Кибербуллинг включает в себя использование социальных сетей, электронной почты, веб-страниц, блогов, форумов, чатов, MMSи SMS-сообщений, онлайн-игр, фото- и видеоклипы.
Ряд зарубежных исследователей приходит к выводу, что кибербуллинг – это новая форма буллинга, под которым понимают неоднократное умышленное нанесение вреда одним подростком или группой другому подростку, который в данной ситуации оказывается не способным себя защитить и лишен возможности ее покинуть [2].
Эти исследователи полагают, что способы и виды воздействия изменились, но психологическое содержание травли осталось прежним. Между участием в буллинге и участием в кибербуллинге существуют положительные корреляционные взаимосвязи, которые указывают на то, что участие в традиционной травле может быть одной из причин, провоцирующих подростков на перенесение своих действий в киберпространство.
Зачастую жертва традиционной травли переходит в пространство Интернета для мести, но уже в роли хулигана [5, 13, 14, 18, 20, 21, 22, 25, 26, 28].
Самой распространенной является следующая классификация видов кибербуллинга [13]:
- Перепалки (flaming) – обмен короткими эмоциональными репликами между двумя и более людьми, которые разворачиваются обычно в публичных местах Сети.
- Нападки (harassment) – повторяющиеся оскорбительные сообщения с перегрузкой персональных каналов коммуникации. Нападки чаще всего встречаются также в чатах и на форумах. В онлайн-играх эту технологию чаще всего используют гриферы (grieffers) – группа игроков, имеющих целью не победу, а разрушение игрового опыта других участников.
- Клевета (denigration) – распространение оскорбительной и лживой информации.
- Самозванство (impersonation) – способ травли, при котором преследователь позиционирует себя как жертву, используя ее пароль доступа к аккаунту в социальных сетях, в блоге, почте, системе мгновенных сообщений. Также преследователь может создать свой аккаунт с аналогичным никнеймом и осуществлять от имени жертвы негативную коммуникацию.
- Надувательство (outing & trickery) – получение персональной информации и ее публикация в Интернете и/или передача информации тем, кому она не предназначается.
- Отчуждение (isolation) – способ травли, при котором жертва не может получить доступ к своей собственной информации в результате утраты контроля над ней. Данное явление возможно в любых средах, где используется защита паролем, формируется список нежелательной почты или список друзей. Может проявляться также в отсутствие ответа на мгновенные сообщения или электронные письма.
- Киберпреследование (cyber stalking) скрытое выслеживание жертвы с целью организации нападения, избиения, изнасилования офлайн.
- Хеппислепинг (happy slapping) – публикации видео с записями реальных сцен насилия на мобильные телефоны или камеры.
- Секстинг (sexting) – рассылка или публикации фото и видео с обнаженными и полуобнаженными людьми.
Ролевая структура и мотивы поведения участников кибербуллинга
Во всех исследованиях прослеживается единая ролевая структура кибербуллинга, включающая в себя роли хулигана, жертвы, свидетеля и жертвы-хулигана. Амбивалентная роль жертвы-хулигана связана с тем, что человек, являющийся бывшей жертвой буллинга, становится хулиганом и агрессором в Интернет-среде.

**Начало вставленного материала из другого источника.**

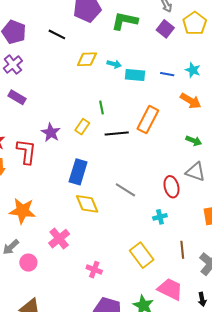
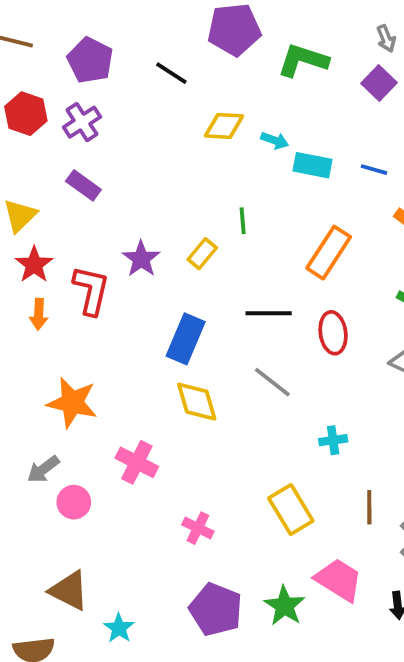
black line: (117, 133) -> (269, 313), moved
red ellipse: (171, 187) -> (333, 333), moved
pink cross: (59, 239) -> (137, 462), turned -30

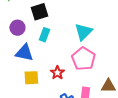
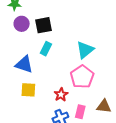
purple circle: (17, 28) -> (22, 24), moved
red star: (57, 73) -> (61, 95), moved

Исследования показывают, что ролевая структура кибербуллинга одинакова для мальчиков и девочек, однако существуют различия в том, какие способы и виды кибербуллинга используют преимущественно мальчики и девочки. Девочки чаще участвуют в перепалках, распространении клеветы, а у мальчиков преобладает участие в киберпреследовании, нападках и самозванстве [4, 10, 11, 13–17, 19, 20, 25].

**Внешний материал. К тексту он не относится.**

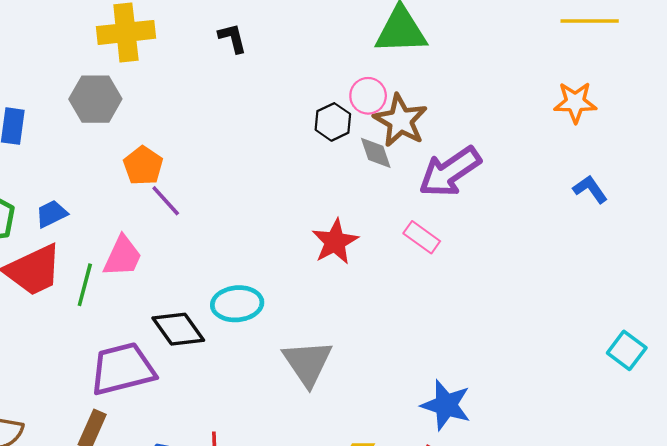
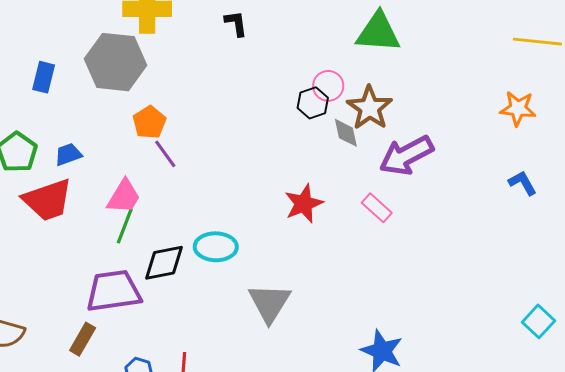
pink circle: (368, 96) -> (328, 86), moved
gray hexagon: (95, 99) -> (115, 62), size x1.4
green line: (85, 285) -> (125, 226), moved
black diamond: (178, 329) -> (164, 263), turned -72

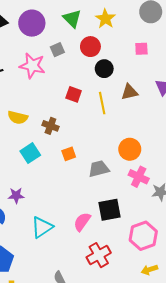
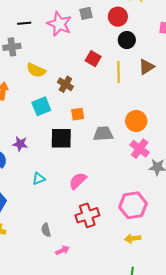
brown triangle: (129, 92) -> (146, 67), turned -30
black square: (109, 210) -> (61, 138), moved
cyan triangle: (42, 227) -> (39, 179), size x0.6

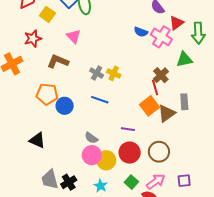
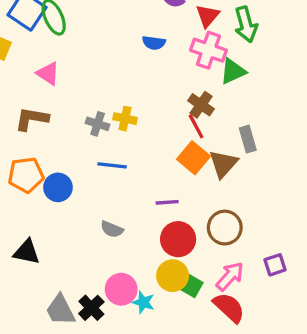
pink cross: (161, 37) -> (208, 50), moved
pink circle: (92, 155) -> (121, 289), moved
yellow circle: (106, 160) -> (173, 276), moved

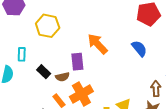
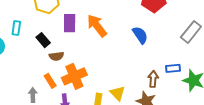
purple rectangle: (77, 62) -> (70, 23), moved
black rectangle: (44, 72) -> (43, 40), moved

Среди мотивов поведения обидчиков называют: стремление к забаве и развлечениям, желание мести, чувство превосходства над неудачником или неудачницей; гнев или эмоциональную нестабильность киберхулигана; потребность во власти и контроле; ощущение безнаказанности [5, 7, 11, 22].
Мотивы поведения свидетелей кибербуллинга рассматривались только в одной публикации [22]. Отличительной особенностью этого исследования было изучение поведения свидетелей в специально смоделированной ситуации. Основные выводы, которые получили исследователи, связаны с различными поведенческими стратегиями кибербуллинга.
Чаще всего свидетели не вмешивались в ситуацию кибербуллинга из-за боязни стать мишенью для хулиганов, чувствовали свою беспомощность или считали, что данная ситуация лишена смысла и не стоит потраченного времени. Если свидетели вмешивались в ситуацию, то они демонстрировали два разных вида поведения. Одни хотели помочь жертве, полагая, что издевательства неприемлемы в целом, пытались выступать посредниками и вызвать у хулиганов сочувствие к жертве или убеждали жертву покинуть беседу (чат-диалог) и не воспринимать ее всерьез. Другие присоединялись к хулиганам, поскольку считали ситуацию забавной.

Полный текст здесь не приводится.